La déclaration ajoute que la poursuite de l'approche agressive de l'Iran ne fera qu'accentuer son isolement, avertissant que de telles politiques affaiblissent la stabilité régionale.

Elle précise également que la porte de la compréhension reste ouverte à ceux "qui choisissent le langage de la sagesse et du bon voisinage".

Le Conseil a réaffirmé son entière solidarité avec le Bahreïn, le Koweït et la Jordanie, soulignant que la sécurité des États du Golfe est indivisible et que toute attaque contre un membre constitue une attaque contre tous.

Le Conseil a condamné les actions de l'Iran, a tenu Téhéran pour responsable de leurs conséquences sur la sécurité régionale, la navigation internationale et l'approvisionnement en énergie, et a appelé la communauté internationale à demander des comptes aux responsables.

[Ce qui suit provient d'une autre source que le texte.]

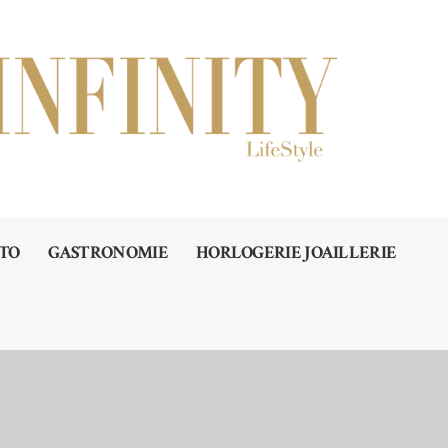
TO
GASTRONOMIE
HORLOGERIE JOAILLERIE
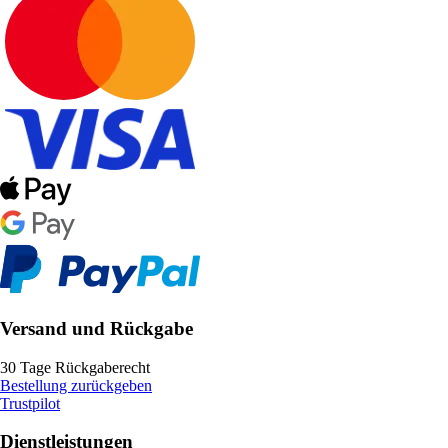
Versand und Rückgabe
30 Tage Rückgaberecht
Bestellung zurückgeben
Trustpilot
Dienstleistungen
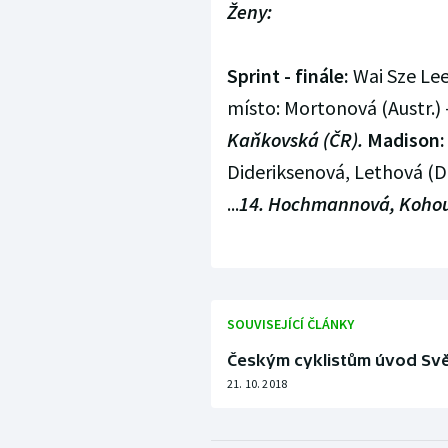
Ženy:
Sprint - finále:
Wai Sze Lee
místo: Mortonová (Austr.) -
Kaňkovská (ČR).
Madison:
Dideriksenová, Lethová (Dá
...
14. Hochmannová, Kohout
SOUVISEJÍCÍ ČLÁNKY
Českým cyklistům úvod Sv
21. 10. 2018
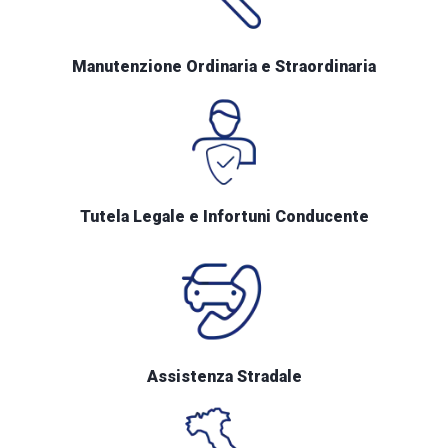
Manutenzione Ordinaria e Straordinaria
Tutela Legale e Infortuni Conducente
Assistenza Stradale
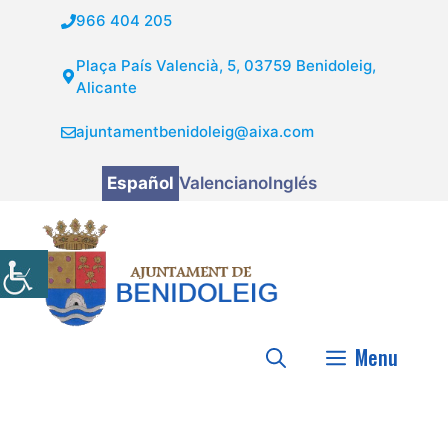
Saltar
966 404 205
al
contenido
Plaça País Valencià, 5, 03759 Benidoleig,
Alicante
ajuntamentbenidoleig@aixa.com
Español
Valenciano
Inglés
Menu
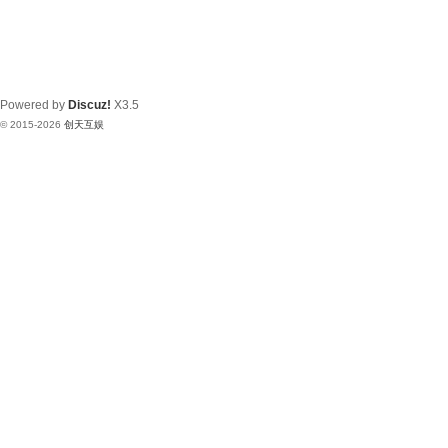
Powered by
Discuz!
X3.5
© 2015-2026
创天互娱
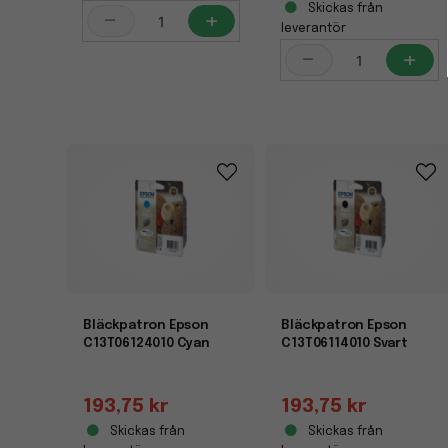
Skickas från
-
+
leverantör
-
+
Bläckpatron Epson
Bläckpatron Epson
C13T06124010 Cyan
C13T06114010 Svart
193,75 kr
193,75 kr
Skickas från
Skickas från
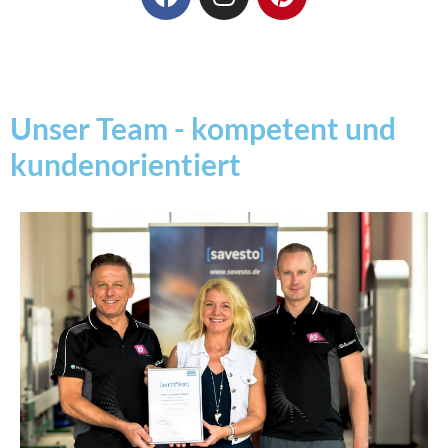
Unser Team - kompetent und
kundenorientiert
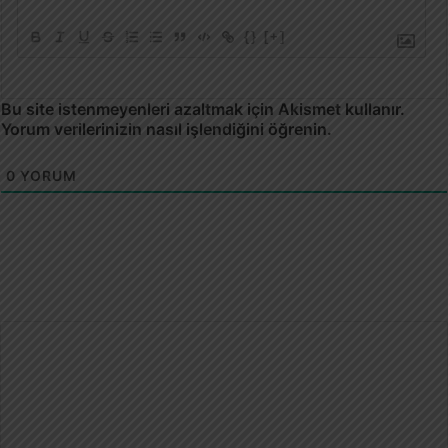
{}
[+]
Bu site istenmeyenleri azaltmak için Akismet kullanır.
Yorum verilerinizin nasıl işlendiğini öğrenin.
0
YORUM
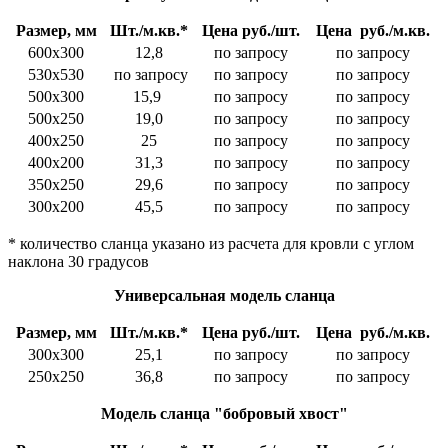
Размер, мм
Шт./м.кв.*
Цена руб./шт.
Цена руб./м.кв.
600х300
12,8
по запросу
по запросу
530х530
по запросу
по запросу
по запросу
500х300
15,9
по запросу
по запросу
500х250
19,0
по запросу
по запросу
400х250
25
по запросу
по запросу
400х200
31,3
по запросу
по запросу
350х250
29,6
по запросу
по запросу
300х200
45,5
по запросу
по запросу
* количество сланца указано из расчета для кровли с углом
наклона 30 градусов
Универсальная модель сланца
Размер, мм
Шт./м.кв.*
Цена руб./шт.
Цена руб./м.кв.
300х300
25,1
по запросу
по запросу
250х250
36,8
по запросу
по запросу
Модель сланца "бобровый хвост"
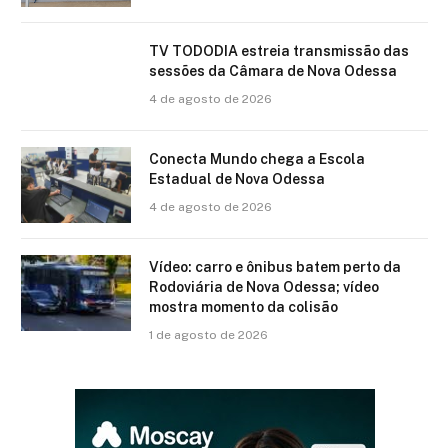
TV TODODIA estreia transmissão das
sessões da Câmara de Nova Odessa
4 de agosto de 2026
Conecta Mundo chega a Escola
Estadual de Nova Odessa
4 de agosto de 2026
Vídeo: carro e ônibus batem perto da
Rodoviária de Nova Odessa; vídeo
mostra momento da colisão
1 de agosto de 2026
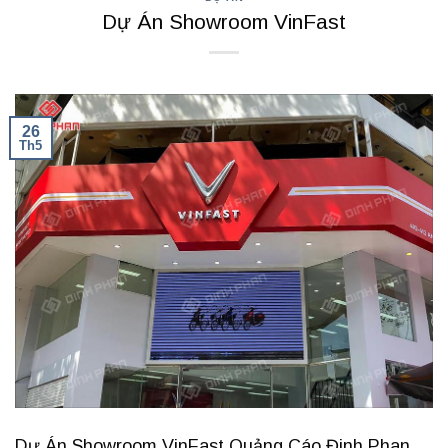
Dự Án Showroom VinFast
26
Th5
Dự Án Showroom VinFast Quảng Cáo Đinh Phan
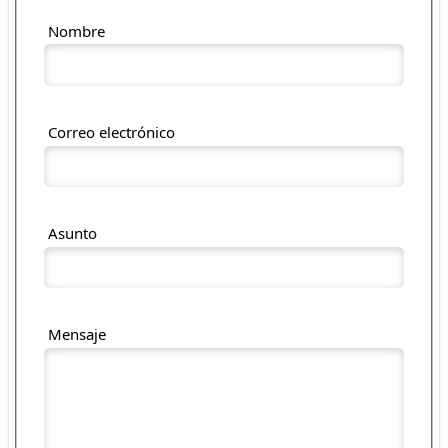
Nombre
Correo electrónico
Asunto
Mensaje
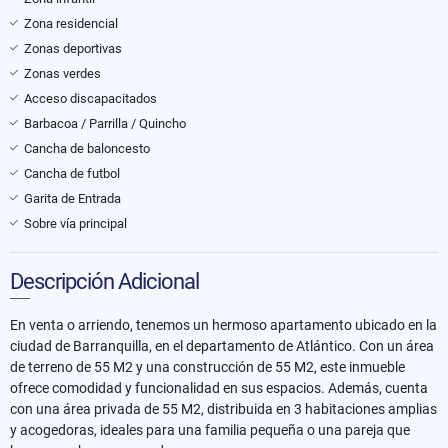
Zona residencial
Zonas deportivas
Zonas verdes
Acceso discapacitados
Barbacoa / Parrilla / Quincho
Cancha de baloncesto
Cancha de futbol
Garita de Entrada
Sobre vía principal
Descripción Adicional
En venta o arriendo, tenemos un hermoso apartamento ubicado en la
ciudad de Barranquilla, en el departamento de Atlántico. Con un área
de terreno de 55 M2 y una construcción de 55 M2, este inmueble
ofrece comodidad y funcionalidad en sus espacios. Además, cuenta
con una área privada de 55 M2, distribuida en 3 habitaciones amplias
y acogedoras, ideales para una familia pequeña o una pareja que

Il a également affirmé le droit des États du CCG à se défendre conformément au droit international et à la charte des Nations unies.

Cette déclaration a été faite alors que les ministres des affaires étrangères du CCG participaient à la 167e session du conseil ministériel du CCG à Bahreïn.

La réunion du CCG pour les États arabes du Golfe s'est tenue à Manama sous la présidence du ministre des affaires étrangères de Bahreïn, Abdullatif bin Rashid Al-Zayani.